A fundamental conflict within Data Mesh lies in balancing centralization—necessary for governance and addressing redundancies and semantic conflicts—with decentralization, which emphasizes domain/product ownership and self-service.

The first instance where this conflict emerges and requires resolution is in the roles and responsibilities of data producers and Data Product Owners. Considering the entire setup, around 90% of data engineering responsibilities fall to the Product Owner or Data Producer (assuming they represent different entities). On the other hand, the Data Consumer has minimal responsibilities, almost negligible in comparison. However, the problem arises from the Data Consumer's critical dependence on the Data Product, including its service level agreements (SLAs), quality, and other aspects. Therefore, the Data Consumer needs firm commitments from the Data Product Owner, who is tasked with not only building but also maintaining, evolving, and resolving issues with the Data Product.

Potential owners of Data Products, recognizing these challenges, are often reluctant to commit to maintaining them. Moreover, within the current organizational structures, they might negotiate concessions from Data Consumers or the broader enterprise to ensure the provision of information with the required quality and SLAs.

There are few workarounds for this problem.

Top-Down Enforcement

Data Producers can be compelled to create and maintain Data Products through top-down enforcement. This directive might originate from upper management, especially if the Data Mesh concept has been endorsed by the board or executives, or it could be implemented as an organization-wide policy. However, this approach often proves ineffective due to the high complexity of the problem and the myriad opportunities for internal sabotage. Furthermore, it demands considerable effort in terms of management and control and tends to foster an unhealthy environment for conflict resolution and other critical tasks, such as dealing with redundancies and establishing governance.

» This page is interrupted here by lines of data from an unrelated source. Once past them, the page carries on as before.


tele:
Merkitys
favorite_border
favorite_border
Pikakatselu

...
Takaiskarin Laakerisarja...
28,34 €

One notable downside of this method is the inevitable political cost for those enforcing it. Implementing such measures on a large scale invariably leads to significant consequences, consuming the "political capital" of those in charge. Inevitably, these individuals either exhaust their influence, as few problems get effectively resolved in this manner, or they are compelled to lessen the enforcement pressure, resulting in a transformation process that fails to reach a logical and satisfactory conclusion.

Culture Shift

At the core of enterprises and other businesses are people, with most activities executed by and for them. In certain organizations, the prevailing culture fosters the sharing of data based on a general consensus that it should be openly available within the company. In such environments, treating data contracts similarly to open-source software can establish a moral obligation in the owners of Data Products to maintain data quality and adhere to SLAs.

This approach is often effective when the owners of Data Products are also users of these products, or when the organization critically relies on cross-LOB (Line of Business) exchange, leaving no room to withhold or obscure data from other exchange participants.

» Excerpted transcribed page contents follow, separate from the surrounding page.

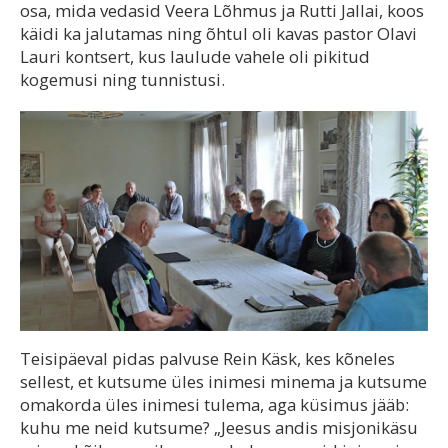
osa, mida vedasid Veera Lõhmus ja Rutti Jallai, koos
käidi ka jalutamas ning õhtul oli kavas pastor Olavi
Lauri kontsert, kus laulude vahele oli pikitud
kogemusi ning tunnistusi.
Teisipäeval pidas palvuse Rein Käsk, kes kõneles
sellest, et kutsume üles inimesi minema ja kutsume
omakorda üles inimesi tulema, aga küsimus jääb:
kuhu me neid kutsume? „Jeesus andis misjonikäsu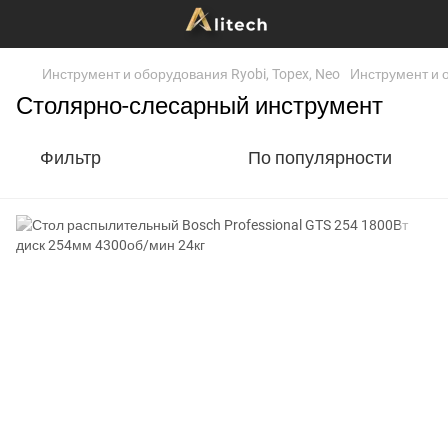
Инструмент и оборудования Ryobi, Topex, Neo
Инструмент и 
Столярно-слесарный инструмент
Фильтр
По популярности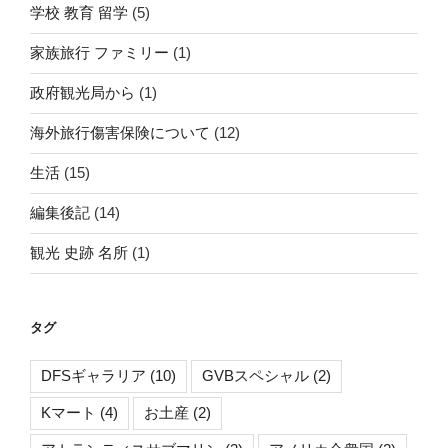
学校 教育 留学
(5)
家族旅行 ファミリー
(1)
政府観光局から
(1)
海外旅行傷害保険について
(12)
生活
(15)
編集後記
(14)
観光 史跡 名所
(1)
タグ
DFSギャラリア
(10)
GVBスペシャル
(2)
Kマート
(4)
お土産
(2)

Open and equal data sharing within a company also necessitates addressing conflicts in the semantics of data entities among different competing parties. It's important to note that resolving these conflicts relies on the goodwill of Data Product owners.

In some instances, it is feasible to gradually shift the existing culture to enable such exchanges within the organization (or at least within certain segments of it). This process requires consistent effort over time and is typically challenging to implement. A combination of champions for enablement, communities, automation, and example-led scenarios can yield positive results.

This culture of open data exchange is more commonly found in smaller organizations where LOBs are interdependently crucial or in specific segments of larger enterprises. In such cases, some LOBs might freely exchange information using centralized or unified platforms, while others may operate in isolation.

Reselling Technical Debt

Many organizations exhibit a reluctance to openly exchange data and assume extensive responsibilities for their Data Products. In such environments, Data Consumers or occasionally a centralized authority might opt to allocate a portion of their budget to build and maintain certain Data Products. Consequently, this can incentivize Data Product owners to develop and share their data as Data Products, seeking additional funding to address existing technical debt or resource shortages for system or product maintenance.

However, this approach has several major downsides:

It triggers a redistribution of budgets within organizations, potentially leading to intense competition and conflicts. This reallocation may also create imbalances and disproportionately focus resources on managing technical debt.
Some Data Product owners might gain excessive power, evolving into centralized data platforms. This centralization can lead to a situation where most dependencies are concentrated in a few platforms, ironically reverting back to the initial centralized state Data Mesh aims to move away from.
Not all Data Product Owners are willing to adopt this approach, deterred by the complexity of such projects or other factors.

Despite these challenges, reselling technical debt is an approach several companies are exploring as part of their transition to Data Mesh.

Data Economics / Incentivizing Data Producers

The most direct and seemingly straightforward approach to motivating Data Product Owners and Data Producers is to incentivize them for the usage of Data Products. Essentially, this involves creating a system of Data Economics within an enterprise. Considering that many organizations already purchase data from external providers, why not implement a similar model internally?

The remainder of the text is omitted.